In un momento storico in cui ogni stravaganza, per non dire ogni aberrazione, trova la sua espressione d’orgogliosa affermazione, sembra che soltanto il cristianesimo sia rinunciatario nei confronti dei suoi simboli e della sua precisa identità; che accetti di stemperarsi in un’insipida miscela di buonismo e di solidarismo. Un sinistro desiderio di annullarsi, un “cupio dissolvi” dal tetro odore mortifero, sembra avvolgere la cultura cristiana, sempre più incapace di porsi con la forza di tratti marcati, identificanti e qualificativi.

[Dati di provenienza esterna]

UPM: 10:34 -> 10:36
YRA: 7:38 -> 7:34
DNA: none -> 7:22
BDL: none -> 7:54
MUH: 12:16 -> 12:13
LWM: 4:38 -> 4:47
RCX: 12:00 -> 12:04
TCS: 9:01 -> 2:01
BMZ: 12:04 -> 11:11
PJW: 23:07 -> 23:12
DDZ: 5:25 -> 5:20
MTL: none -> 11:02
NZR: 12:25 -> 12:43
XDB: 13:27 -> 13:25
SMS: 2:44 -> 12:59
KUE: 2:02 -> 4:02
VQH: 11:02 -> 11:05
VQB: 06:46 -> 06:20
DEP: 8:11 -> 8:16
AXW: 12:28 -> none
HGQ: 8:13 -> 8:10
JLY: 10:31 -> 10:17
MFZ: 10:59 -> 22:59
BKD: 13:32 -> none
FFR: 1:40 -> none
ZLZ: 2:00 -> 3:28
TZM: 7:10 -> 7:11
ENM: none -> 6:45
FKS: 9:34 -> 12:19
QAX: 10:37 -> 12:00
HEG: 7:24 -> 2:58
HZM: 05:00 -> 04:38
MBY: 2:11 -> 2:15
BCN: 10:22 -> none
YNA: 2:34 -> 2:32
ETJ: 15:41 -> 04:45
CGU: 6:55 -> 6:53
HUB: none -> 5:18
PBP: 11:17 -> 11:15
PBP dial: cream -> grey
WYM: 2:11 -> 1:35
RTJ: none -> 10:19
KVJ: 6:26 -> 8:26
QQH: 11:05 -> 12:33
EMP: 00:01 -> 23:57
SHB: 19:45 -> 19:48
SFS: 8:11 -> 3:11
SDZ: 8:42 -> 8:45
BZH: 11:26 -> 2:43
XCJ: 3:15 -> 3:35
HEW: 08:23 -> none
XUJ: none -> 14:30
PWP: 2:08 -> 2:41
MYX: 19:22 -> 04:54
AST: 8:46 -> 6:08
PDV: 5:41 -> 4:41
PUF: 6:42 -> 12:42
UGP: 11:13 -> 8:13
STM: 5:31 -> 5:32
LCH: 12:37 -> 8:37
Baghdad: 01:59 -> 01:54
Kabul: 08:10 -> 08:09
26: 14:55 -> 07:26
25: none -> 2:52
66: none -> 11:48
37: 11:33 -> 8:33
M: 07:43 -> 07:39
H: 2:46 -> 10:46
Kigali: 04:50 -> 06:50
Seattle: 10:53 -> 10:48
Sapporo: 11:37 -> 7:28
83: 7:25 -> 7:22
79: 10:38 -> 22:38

Certo la cultura cattolica è minoritaria, eppure l’ora presente ci offre un campionario assai vasto di minoranze sociali, culturali e politiche capaci di farsi rispettare e molto spesso anche di imporsi su larghe maggioranze. Si potrebbe pensare, all’indomani di Verona, a semplici ma incisive strategie per riaffermare un’identità e una presenza, che non potrebbero avere se non un unico punto di partenza e di forza: il mistero dell’Incarnazione.

Si comprende allora quanto importante sia che nelle nostre famiglie non venga a mancare il presepe, e che lo sguardo meravigliato di adulti e bambini si fissi contemplativo sul Bimbo di Betlemme. È semplicemente l’orgoglio, questa volta per nulla peccaminoso, di essere cristiani!